Character boundary segmentation for
Burmese is still not working properly in all platforms supporting
Myanmar unicode (Windows , OS X, ICU, Pango). Although the default
character segmentation specification, described in Unicode Standard
Annex #29, works well for most Burmese text, there are, however,
still some cases, where it needs to be tailored be work properly for
Burmese.
Normally, Burmese (user-perceived)
characters are a combination for consonants + marks (medials, vowel,
tones). However, this simple rule doesn't work when final
(devowelized) consonants are involved. Final consonants are
consonants with their inherent vowel killed. There are three ways
final consonants appear in Burmese –
- Followed by U103A (ASAT SIGN) (က်)
- Stacked together with succeeding consonants (က္က)
- As Kinzi (င်္)
Two separate rules for segmentation of
those final consonants need to be considered.
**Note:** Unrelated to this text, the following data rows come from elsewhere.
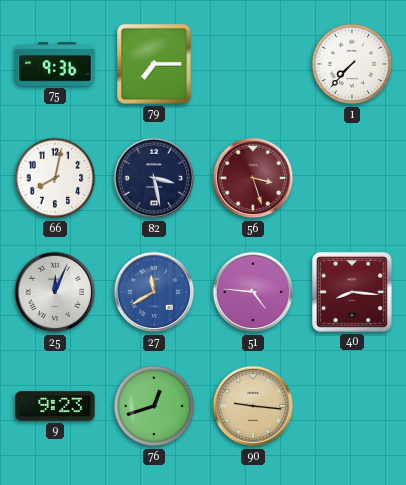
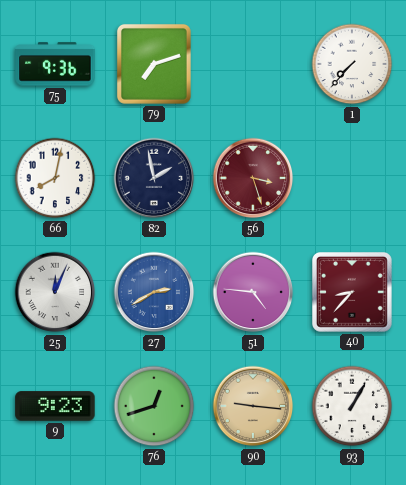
79: 7:15 -> 7:12
82: 3:28 -> 1:58
27: 11:40 -> 2:40
40: 8:16 -> 8:37
93: none -> 1:05
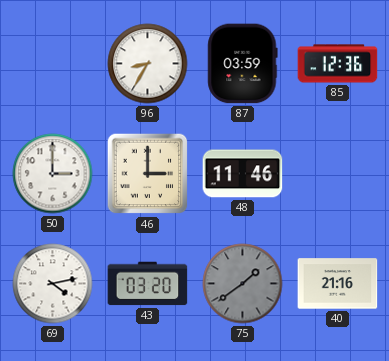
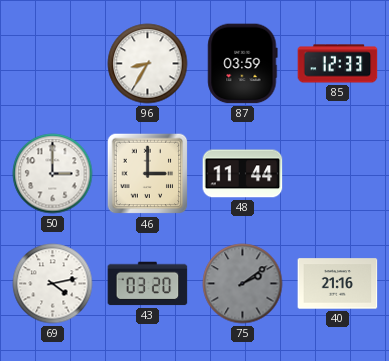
85: 12:36 -> 12:33
48: 11:46 -> 11:44
75: 1:39 -> 2:09
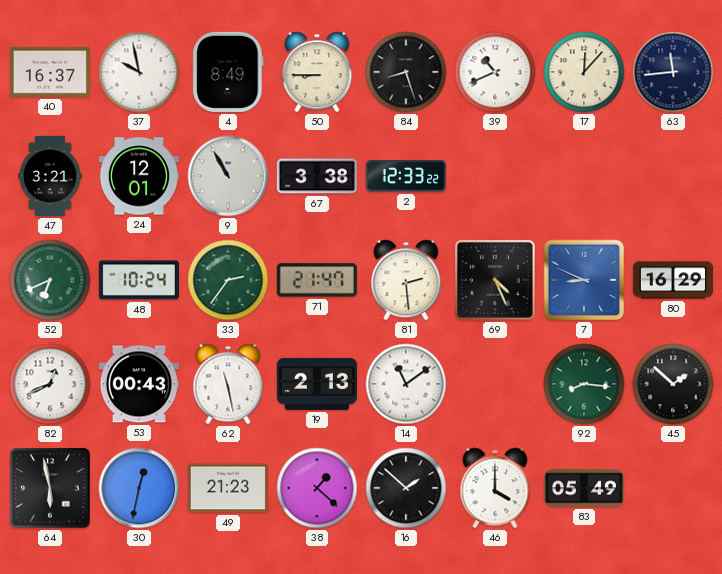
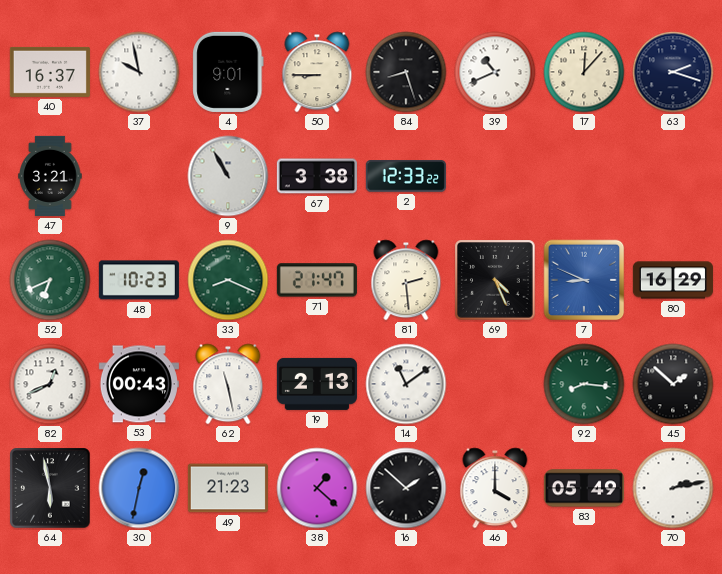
4: 8:49 -> 9:01
63: 11:44 -> 2:18
24: 12:01 -> none
48: 10:24 -> 10:23
33: 2:36 -> 8:19
70: none -> 2:13
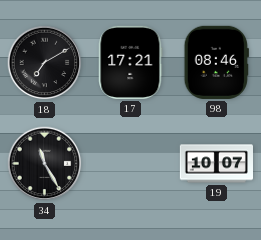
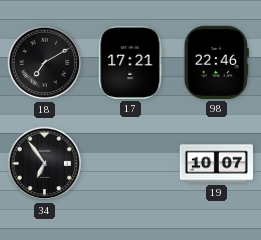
98: 08:46 -> 22:46
34: 11:25 -> 6:54
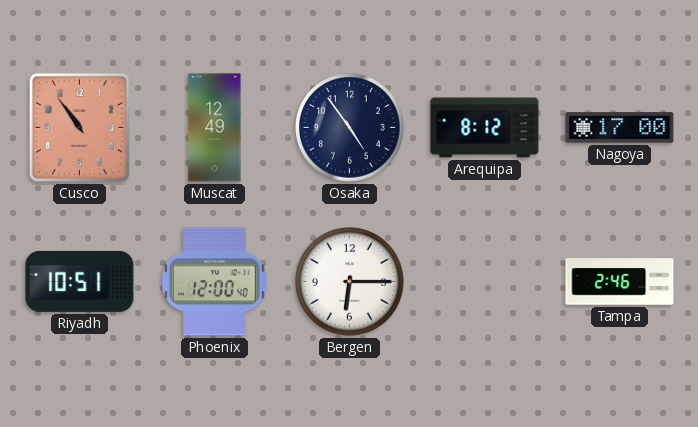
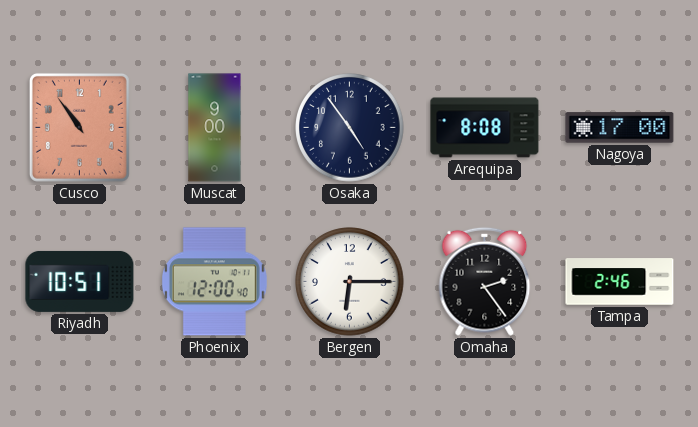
Muscat: 12:49 -> 9:00
Arequipa: 8:12 -> 8:08
Omaha: none -> 2:24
1. When followed by ASAT — (က်,
မ်, င်,
ည် …)
They are segmented as separate
characters in all platforms currently supporting Myanmar unicode
(ICU, Windows8, pango). For example, မောင်
is segmented into two separate characters – မော
and င်.
Although they seem visually separate, မောင်
is considered as one character in Burmese. Let's say —
we want to display “ဒိန်ချဉ်ဆိုင်”
vertically, as in a signboard. This will be displayed
as:
where it should be displayed as:ဒိန်ချဉ်ဆိုင်,
ဒိန်ချဉ်ဆိုင်
2.
Kinzi and Stacked Consonants — (အင်္ဂါ,
အက္ခရာ…)
The default unicode algorithm
segments each consonant + mark combination as a character. However,
since two consonants are conjoined in kinzis and stacked consonants,
“one consonant, one character” rule makes it confusing for
selecting text and cursor movement. Currently, pango and ICU segment those conjoined consonants as two separate characters.
အင်္ဂါ = အ + င်္ + ဂါ
အက္ခရာ = အ + က ္ + ခ + ရာ
Windows 8 segments those conjoined characters as
one character – which is the proper approach in my opinion.
အင်္ဂါ = အ + င်္ဂါ
အက္ခရာ = အ + က္ခ + ရာ
There is another issue regarding U104E (၎). Myanmar symbol ၎ (U104E), unlike other symbols, is not an independent symbol. It is always written together with Nga, Asat, Visarga. So, ၎င်း should be counted as one character, rather two characters (၎ + င်း).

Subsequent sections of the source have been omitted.